Documentation

 

Authenticating

This page describes how to authenticate with the SmartyStreets API. All requests must be authenticated.

There are two ways to authenticate your requests:

  • Website keys For NON server-side code (typically Android or iOS mobile devices, Javascript-powered web sites, and/or desktop applications).
  • Secret keys Only for code running in a trusted environment.

To view your keys, and to generate new ones, log in to your account and go to the API Keys tab.

Website Keys

Website keys are associated with one or more hostnames and/or IP addresses which you specify. Each of the hostnames will be granted rate-limited permission to call the API with the associated website key. For example, to use SmartyStreets on your website where yoursite.com appears in the address bar, a website key like 3550738597428721952 must have the hostname yoursite.com associated with it.

Each IP address associated with a website key is granted un-throttled access to the API with the associated website key.

(Note that the host yoursite.com is different from www.yoursite.com and both must be associated with that website key in order for it to work on both hosts.)

We also support wildcard subdomains, e.g. *.yoursite.com will work.

(Note that *.yoursite.com would not include yoursite.com, so you would need to use both in this case.)

Using website keys

Add an auth-id parameter to the query string of your requests.

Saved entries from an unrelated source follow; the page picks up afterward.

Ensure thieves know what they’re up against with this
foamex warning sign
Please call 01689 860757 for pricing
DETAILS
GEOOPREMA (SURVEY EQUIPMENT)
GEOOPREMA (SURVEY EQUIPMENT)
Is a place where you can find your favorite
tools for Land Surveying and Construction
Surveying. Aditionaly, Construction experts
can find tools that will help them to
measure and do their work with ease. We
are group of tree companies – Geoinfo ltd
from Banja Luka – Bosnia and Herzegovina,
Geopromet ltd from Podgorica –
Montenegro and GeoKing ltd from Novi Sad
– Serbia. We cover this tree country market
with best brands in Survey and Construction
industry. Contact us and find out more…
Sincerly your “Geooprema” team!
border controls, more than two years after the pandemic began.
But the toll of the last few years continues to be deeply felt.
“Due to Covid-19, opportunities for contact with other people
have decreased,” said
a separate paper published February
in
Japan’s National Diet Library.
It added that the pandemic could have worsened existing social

Set the value of the auth-id parameter to the desired numeric website key from your website keys listing. For example (line breaks added for readability):

https://us-street.api.smartystreets.com/street-address
						?street=123+main+Schenectady+NY
						&auth-id=3550738597428721952

Note: When calling any of our APIs using "Website Key" authentication, only the HTTP GET method is allowed.

Example use cases: Website key with hostname

  • A website which calls any of our APIs using client-side Javascript (jQuery, angular, etc.).
  • A website which uses the SmartyStreets jQuery plugin (which is client-side Javascript).
  • A iOS or Android application (phone/tablet) that users download and install from an 'app store'. (These apps should be coded to set the HTTP 'Referer' header to a hostname/IP address listed with the Website Key.)
  • A downloadable/installable application meant to be used in an untrusted desktop environment. (These apps should be coded to set the HTTP 'Referer' header to a hostname/IP address listed with the Website Key.)

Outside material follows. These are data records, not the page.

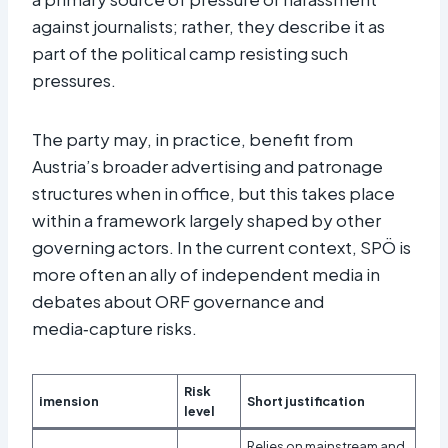
against journalists; rather, they describe it as
part of the political camp resisting such
pressures.​
The party may, in practice, benefit from
Austria’s broader advertising and patronage
structures when in office, but this takes place
within a framework largely shaped by other
governing actors. In the current context, SPÖ is
more often an ally of independent media in
debates about ORF governance and
media‑capture risks.
Risk
imension
Short justification
level
Relies on mainstream and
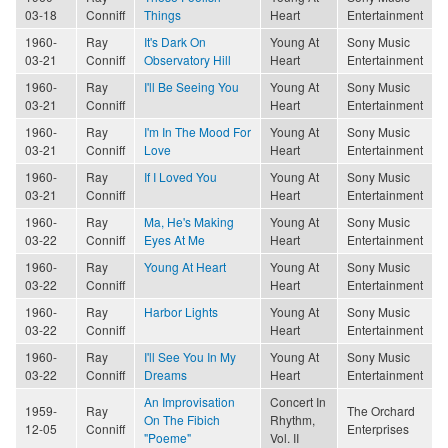
03-18
Conniff
Things
Heart
Entertainment
1960-
Ray
It's Dark On
Young At
Sony Music
03-21
Conniff
Observatory Hill
Heart
Entertainment
1960-
Ray
I'll Be Seeing You
Young At
Sony Music
03-21
Conniff
Heart
Entertainment
1960-
Ray
I'm In The Mood For
Young At
Sony Music
03-21
Conniff
Love
Heart
Entertainment
1960-
Ray
If I Loved You
Young At
Sony Music
03-21
Conniff
Heart
Entertainment
1960-
Ray
Ma, He's Making
Young At
Sony Music
03-22
Conniff
Eyes At Me
Heart
Entertainment
1960-
Ray
Young At Heart
Young At
Sony Music
03-22
Conniff
Heart
Entertainment
1960-
Ray
Harbor Lights
Young At
Sony Music
03-22
Conniff
Heart
Entertainment
1960-
Ray
I'll See You In My
Young At
Sony Music
03-22
Conniff
Dreams
Heart
Entertainment
An Improvisation
Concert In
1959-
Ray
The Orchard
On The Fibich
Rhythm,
12-05
Conniff
Enterprises
"Poeme"
Vol. II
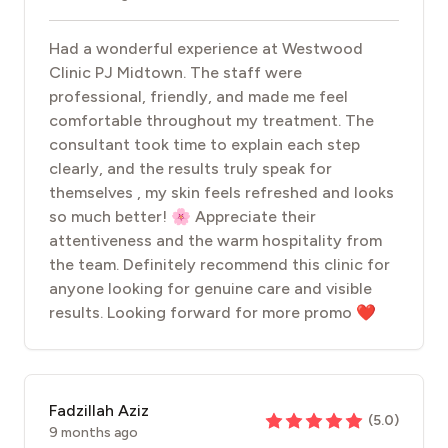
Had a wonderful experience at Westwood
Clinic PJ Midtown. The staff were
professional, friendly, and made me feel
comfortable throughout my treatment. The
consultant took time to explain each step
clearly, and the results truly speak for
themselves , my skin feels refreshed and looks
so much better! 🌸 Appreciate their
attentiveness and the warm hospitality from
the team. Definitely recommend this clinic for
anyone looking for genuine care and visible
results. Looking forward for more promo ❤️
Fadzillah Aziz
(
5.0
)
9 months ago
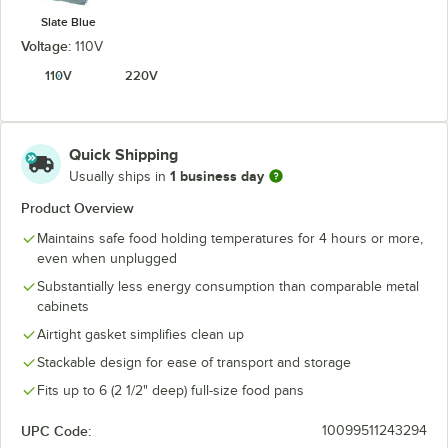
Slate Blue
Voltage:
110V
110V
220V
Quick Shipping
1 business day
Usually ships in
Product Overview
Maintains safe food holding temperatures for 4 hours or more,
even when unplugged
Substantially less energy consumption than comparable metal
cabinets
Airtight gasket simplifies clean up
Stackable design for ease of transport and storage
Fits up to 6 (2 1/2" deep) full-size food pans
UPC Code:
10099511243294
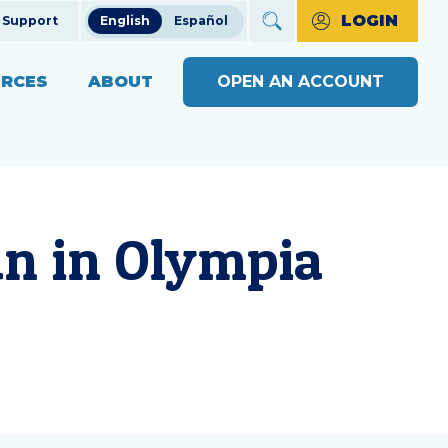
LOGIN
Support
English
Español
RCES
ABOUT
OPEN AN ACCOUNT
ncial Education
The Credit Union Difference
BUSINESS BANKING WITH
MAKE A PAYMENT
Community Impact
SOUND
ng
OPEN AN ACCOUNT
s
Our Board
an in
Olympia
BUSINESS RESOURCE
ts & Workshops
Careers
CENTER
APPLY FOR A LOAN
ices
ulators
Diversity, Equity & Inclusion
BUSINESS RATES
CHECK LOAN STATUS
SEE RATES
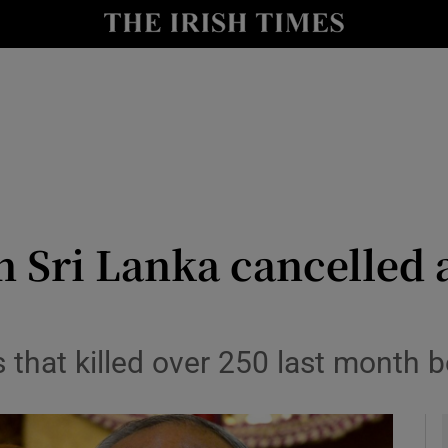
y
Show Technology sub sections
Show Science sub sections
n Sri Lanka cancelled 
Show Motors sub sections
hat killed over 250 last month bel
Show Podcasts sub sections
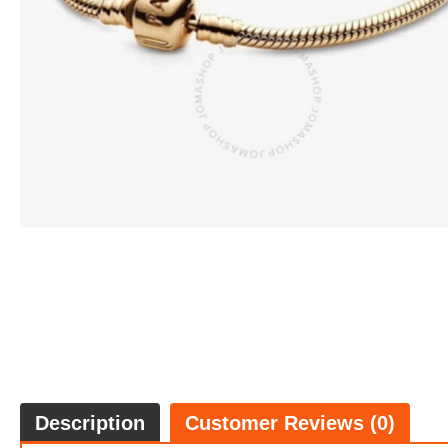
Description
Customer Reviews (0)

Here's a good example of setting the referer in a cURL request:

curl -v "https://us-zipcode.api.smartystreets.com/lookup?auth-id=3550738597428721952&city=mountain+view&state=CA&zipcode=94035" --referer https://10.212.22.45

Example use cases: Website key with IP Address

  • A website which calls any of our APIs using client-side Javascript which is used exclusively by agents in a call center of your organization. In this scenario, it is likely that usage of the API is frequent enough that it would be rate-limited if a hostname was used. Associating an IP address with your Website Key removes the rate limit.

Rate limiting

When using public "website key" authentication, we restrict the number of requests coming from a given source over too short of a period of time. If you use "website key" authentication, you can avoid rate limiting by adding your IP address as an authorized host for the website key in question. This is done in order to prevent runaway charges caused by such conditions as a misbehaving (infinite) loop sending the same record over and over to the API. You're welcome.

Secret Keys

Secret keys must be kept secret (hence the name). This means they should not be embededded or exposed in HTML or Javascript of public-facing web applications or untrusted desktop and mobile applications. Use secret keys only in code executing in a trusted or controlled environment that connects directly to the various SmartyStreets APIs. A secret key is not limited to any particular hostname like website keys are. Secret keys consist of pair of values&mbash;an ID to identify your account along with a corresponding token which is like a password. While the ID value is safe to disclose over insecure or plaintext channels (such as emails to our customer service team), the token portion must remain secure and private at all times. WARNING: Disclosing, publishing, or broadcasting of secret key pair values is a direct violation of the Terms of Service and may be grounds for immediate termation of account privileges without prior notice or warning.

Using secret keys

To authenticate API requests with a secret key pair, specify auth-id and auth-token, containing the URL-encoded ID and associated token, respectively. For example (line breaks have been added for readability):

https://us-street.api.smartystreets.com/street-address
						?street=123+main+Schenectady+NY
						&auth-id=8d497be5-e211-4949-a18f-0bfd1d9970d3
						&auth-token=th4hargQiuyG7w7L7xfO

Example use cases: Secret keys

  • A server-side web application which calls any of the SmartyStreets APIs from server-side code (PHP, .NET, Java, Python, Ruby, etc.).
  • A server-side web-application which calls any of the SmartyStreets APIs from Javascript code (Node.js).